Provide the number of lines below containing the word "bokeh", without any other words.

Top of EXTRACTED ENTRIES

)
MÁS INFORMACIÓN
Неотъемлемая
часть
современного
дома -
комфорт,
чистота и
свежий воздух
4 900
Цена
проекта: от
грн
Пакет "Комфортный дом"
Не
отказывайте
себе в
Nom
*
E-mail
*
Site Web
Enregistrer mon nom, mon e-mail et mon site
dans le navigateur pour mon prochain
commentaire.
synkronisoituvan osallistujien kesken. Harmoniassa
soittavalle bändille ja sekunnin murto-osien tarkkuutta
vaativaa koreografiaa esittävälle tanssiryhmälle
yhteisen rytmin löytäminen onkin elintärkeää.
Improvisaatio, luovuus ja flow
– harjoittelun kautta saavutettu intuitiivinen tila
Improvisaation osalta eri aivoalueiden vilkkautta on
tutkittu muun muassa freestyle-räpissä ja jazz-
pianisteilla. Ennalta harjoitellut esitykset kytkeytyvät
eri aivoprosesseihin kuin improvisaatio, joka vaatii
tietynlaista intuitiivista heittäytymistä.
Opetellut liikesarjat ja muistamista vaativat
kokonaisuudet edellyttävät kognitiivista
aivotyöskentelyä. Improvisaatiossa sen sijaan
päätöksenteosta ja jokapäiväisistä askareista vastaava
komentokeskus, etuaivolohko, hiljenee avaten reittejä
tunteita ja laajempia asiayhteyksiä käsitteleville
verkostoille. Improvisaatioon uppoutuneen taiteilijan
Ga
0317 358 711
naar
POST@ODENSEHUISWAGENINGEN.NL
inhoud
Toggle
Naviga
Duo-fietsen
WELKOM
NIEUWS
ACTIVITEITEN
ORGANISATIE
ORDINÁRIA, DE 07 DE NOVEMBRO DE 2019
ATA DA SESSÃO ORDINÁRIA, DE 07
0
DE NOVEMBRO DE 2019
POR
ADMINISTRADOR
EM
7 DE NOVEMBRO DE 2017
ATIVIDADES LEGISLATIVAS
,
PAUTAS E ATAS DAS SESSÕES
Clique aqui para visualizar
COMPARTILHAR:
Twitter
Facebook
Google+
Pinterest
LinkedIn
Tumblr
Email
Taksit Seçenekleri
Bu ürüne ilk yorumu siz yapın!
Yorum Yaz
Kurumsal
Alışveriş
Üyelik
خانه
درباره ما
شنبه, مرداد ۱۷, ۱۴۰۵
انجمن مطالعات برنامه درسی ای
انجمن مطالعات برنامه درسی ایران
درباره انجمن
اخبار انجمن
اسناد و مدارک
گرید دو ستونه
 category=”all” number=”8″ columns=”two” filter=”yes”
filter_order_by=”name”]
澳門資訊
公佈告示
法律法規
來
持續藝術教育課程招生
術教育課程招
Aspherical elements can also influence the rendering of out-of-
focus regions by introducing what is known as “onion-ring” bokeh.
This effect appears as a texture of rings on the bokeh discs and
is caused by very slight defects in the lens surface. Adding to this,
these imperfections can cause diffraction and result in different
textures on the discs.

Bottom of EXTRACTED ENTRIES
Top of EXTRACTED ENTRIES

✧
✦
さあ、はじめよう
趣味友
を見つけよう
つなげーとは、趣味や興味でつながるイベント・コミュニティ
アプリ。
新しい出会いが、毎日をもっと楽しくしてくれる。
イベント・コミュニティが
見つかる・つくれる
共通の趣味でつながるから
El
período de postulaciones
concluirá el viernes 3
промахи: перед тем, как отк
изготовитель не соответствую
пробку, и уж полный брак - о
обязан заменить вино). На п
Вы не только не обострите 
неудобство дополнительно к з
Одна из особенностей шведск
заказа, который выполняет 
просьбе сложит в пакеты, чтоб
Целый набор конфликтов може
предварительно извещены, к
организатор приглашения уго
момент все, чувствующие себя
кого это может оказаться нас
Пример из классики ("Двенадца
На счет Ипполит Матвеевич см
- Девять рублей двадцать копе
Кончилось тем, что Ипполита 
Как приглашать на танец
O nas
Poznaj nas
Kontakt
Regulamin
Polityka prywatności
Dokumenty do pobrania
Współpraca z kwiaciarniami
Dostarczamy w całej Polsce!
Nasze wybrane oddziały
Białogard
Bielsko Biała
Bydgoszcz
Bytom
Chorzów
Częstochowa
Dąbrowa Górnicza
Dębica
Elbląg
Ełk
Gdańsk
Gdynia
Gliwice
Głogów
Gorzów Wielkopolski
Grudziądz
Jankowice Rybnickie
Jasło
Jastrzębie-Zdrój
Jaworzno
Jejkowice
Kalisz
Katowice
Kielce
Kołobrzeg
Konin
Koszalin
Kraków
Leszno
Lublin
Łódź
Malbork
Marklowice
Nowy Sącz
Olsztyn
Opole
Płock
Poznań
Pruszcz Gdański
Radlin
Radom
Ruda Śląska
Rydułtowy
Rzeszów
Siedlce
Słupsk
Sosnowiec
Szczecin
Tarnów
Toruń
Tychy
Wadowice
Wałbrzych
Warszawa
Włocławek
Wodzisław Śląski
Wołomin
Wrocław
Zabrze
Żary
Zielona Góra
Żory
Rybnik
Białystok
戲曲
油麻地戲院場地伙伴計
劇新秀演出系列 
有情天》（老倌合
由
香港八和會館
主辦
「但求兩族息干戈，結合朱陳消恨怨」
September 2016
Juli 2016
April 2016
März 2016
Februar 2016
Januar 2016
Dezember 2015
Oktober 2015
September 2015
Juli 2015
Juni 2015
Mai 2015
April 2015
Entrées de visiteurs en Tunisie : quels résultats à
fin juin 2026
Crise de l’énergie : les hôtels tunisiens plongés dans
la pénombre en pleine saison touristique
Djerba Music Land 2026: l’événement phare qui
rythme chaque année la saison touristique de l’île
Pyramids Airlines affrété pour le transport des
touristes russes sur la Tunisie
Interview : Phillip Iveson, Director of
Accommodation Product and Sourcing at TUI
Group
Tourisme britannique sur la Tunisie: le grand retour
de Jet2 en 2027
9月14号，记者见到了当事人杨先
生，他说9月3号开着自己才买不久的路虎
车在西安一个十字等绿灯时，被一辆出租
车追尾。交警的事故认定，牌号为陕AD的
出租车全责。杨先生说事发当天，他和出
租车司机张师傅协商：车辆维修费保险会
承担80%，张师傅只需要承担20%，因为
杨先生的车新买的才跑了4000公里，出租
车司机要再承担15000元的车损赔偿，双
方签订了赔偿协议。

Bottom of EXTRACTED ENTRIES

▶ SOLUTION TO THIS TASK:
2